This note accompanies the follow episode(s):
The Writer’s Almanac for December 2, 2016: Home Town

Dec. 2, 2016: birthday: Peter Carl Goldmark

Today is the birthday of the Hungarian-born American engineer Peter Carl Goldmark, born in Budapest (1906). He became a naturalized American citizen in 1937, not long after he was hired by the Columbia Broadcasting System Laboratory. At CBS, he began working on a prototype for color television. By 1940, he had a working model of his “field sequential system,” which used a rotating, three-color disk. Development was interrupted during World War II, but after the war, the Federal Communications Commission approved his system for commercial use.

The only trouble with Goldmark’s system for color TV was that it didn’t work with the black-and-white televisions that were already in people’s homes. If you wanted to impress your neighbors with color TV, you had to buy a special adapter. His invention was left behind when a competitor came up with a method that worked with existing televisions, but Goldmark’s system was still used for many years in closed-circuit cameras, medical institutions, and in scientific settings — including the Apollo mission to the moon — because his color cameras were smaller and lighter than the alternative.

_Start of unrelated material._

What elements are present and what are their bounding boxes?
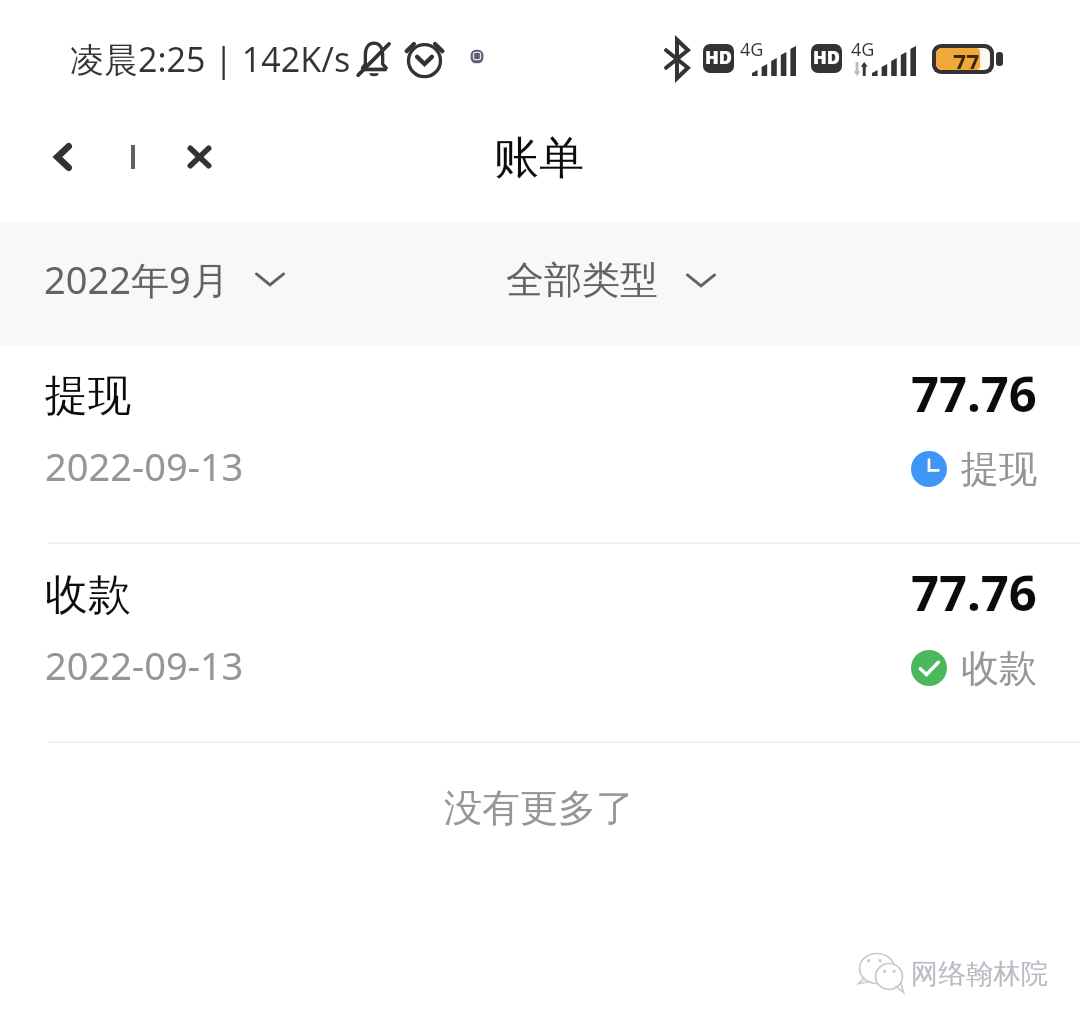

In the early 1960s, Goldmark developed an electronic video recording system, or EVR, which paved the way the development of the VCR. The “powers that be” at CBS were alarmed at the idea of people recording things in their homes, because they worried it would hurt their business. They would only allow Goldmark to demonstrate and market his EVR as an industrial and educational device, and he eventually abandoned the project in 1970 due to lack of support.

One of his inventions stood the test of time, however, and that was the long-playing record. Goldmark found a new, more flexible material for records, and then he made the grooves narrower, so that he could fit the equivalent of six 78 rpm records onto one 33-1/3 rpm LP. Long-playing records became the industry standard, and they maintained that status until compact discs became popular in the 1980s. Their longer playing time made it easier for people to listen to classical music at home. The development of the LP also gave rise to multitrack record albums, which revolutionized the music business.